At one time, food scientists and dietitians alike thought that lowering the overall fat content in a person’s diet would help prevent cardiovascular disease.
These days, we know that’s not really the case. It’s a little more complex than that.
Rather than eliminating fats altogether, it’s more important to know how to distinguish good fats from bad fats.
You should strive to add the right amount of essential healthy fats, while reducing your consumption of animal-based, saturated fats.
When eaten in excess, saturated fats can increase your risk of cardiovascular disease.
Saturated fats come mainly from animal products, such as red meat, pork, cheese, milk and butter.
These fats should account for less than 10% of your daily calories, or just 200 calories per day.
That’s only about 13 grams of fat, or roughly 3 tablespoons of butter for the whole day. Unfortunately, that’s the amount many people use in just one meal.
If you’re looking for a meal plan rich in healthy fats, look no further than the Mediterranean diet, which is largely plant-based. It emphasizes fruits, vegetables and whole grains, but also offers seafood and lean meat consumption, with limits on red meat and dairy products.
Having a diet rich in fruits and vegetables can offer a variety of health benefits, including lower blood pressure and cholesterol, less constipation, prevention of cancer, better oral health and higher fiber.
Fiber can help you feel full for a longer period, which can promote weight loss and provide other benefits. Many studies have shown the Mediterranean diet can even prevent risk of Parkinson’s disease and improve brain health.

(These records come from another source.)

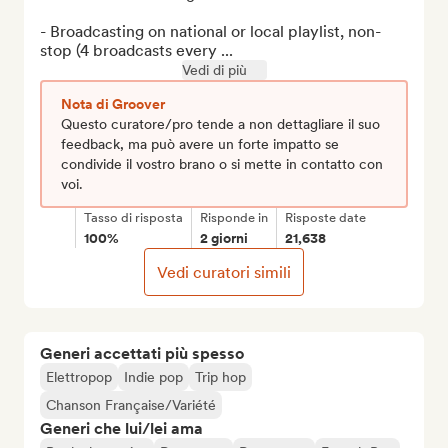
- Broadcasting on national or local playlist, non-
stop (4 broadcasts every ...
Vedi di più
Nota di Groover
Questo curatore/pro tende a non dettagliare il suo
feedback, ma può avere un forte impatto se
condivide il vostro brano o si mette in contatto con
voi.
Tasso di risposta
Risponde in
Risposte date
100%
2 giorni
21,638
Vedi curatori simili
Generi accettati più spesso
Elettropop
Indie pop
Trip hop
Chanson Française/Variété
Generi che lui/lei ama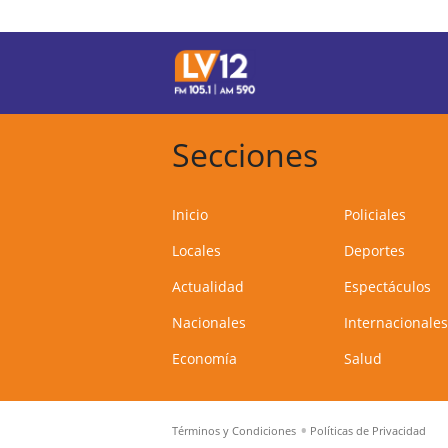
Secciones
Inicio
Policiales
Locales
Deportes
Actualidad
Espectáculos
Nacionales
Internacionales
Economía
Salud
Términos y Condiciones
Políticas de Privacidad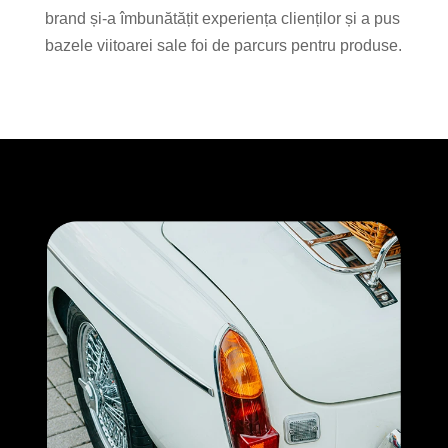
brand și-a îmbunătățit experiența clienților și a pus
bazele viitoarei sale foi de parcurs pentru produse.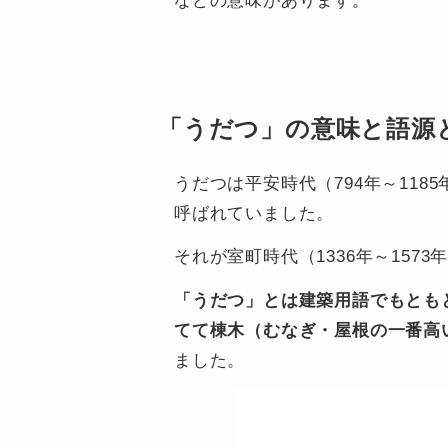
などの意味があります。
「うだつ」の意味と語源
うだつは平安時代（794年～1185
呼ばれていました。
それが室町時代（1336年～1573
「うだつ」とは建築用語でもとも
てて棟木（むなぎ・屋根の一番高
ました。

The main sources of fat in the Mediterranean diet are plant-based oils, nuts and seeds, as well as a moderate amount healthy fat from seafood.
Examples of healthy fat sources in the Mediterranean diet are olive oil, avocado, flaxseed, walnuts, salmon, tahini, brazil nuts, almonds, tuna, chia seeds and canola oil.
Keep in mind that the Mediterranean diet limits processed and packaged foods.
Canned foods are acceptable, such as canned tuna in water, but be sure to check the sodium content on the nutrition label, because salt is usually a big ingredient in canned products.
A simple tip: Look for “Reduced Sodium” on the packaging label. Also, drain and rinse the contents before you prepare them.
Frozen fruits and vegetables, meanwhile, are dietitian-approved. They typically have as many nutrients as fresh foods.
For frozen foods, be sure there are no hidden sauces or spices pre-mixed in the bag, as those can be heavy in salt and unhealthy fats.
Frozen whole fruit is a great option if you can’t find fresh versions.
The Mediterranean diet excludes most processed foods or pre-packaged foods because they’re typically high in sodium, saturated fat and sugar.
Processed foods found in boxes or bags can contain ingredients and preservatives our body can’t use—and these items are also more likely to lead to chronic disease.
The big benefit of the Mediterranean diet is its focus on fresh produce, whole grains, healthy oils and minimally processed ingredients.
You can add healthy oils into your diet by making some simple swaps, too—nix the butter and go with olive oil or canola oil for cooking.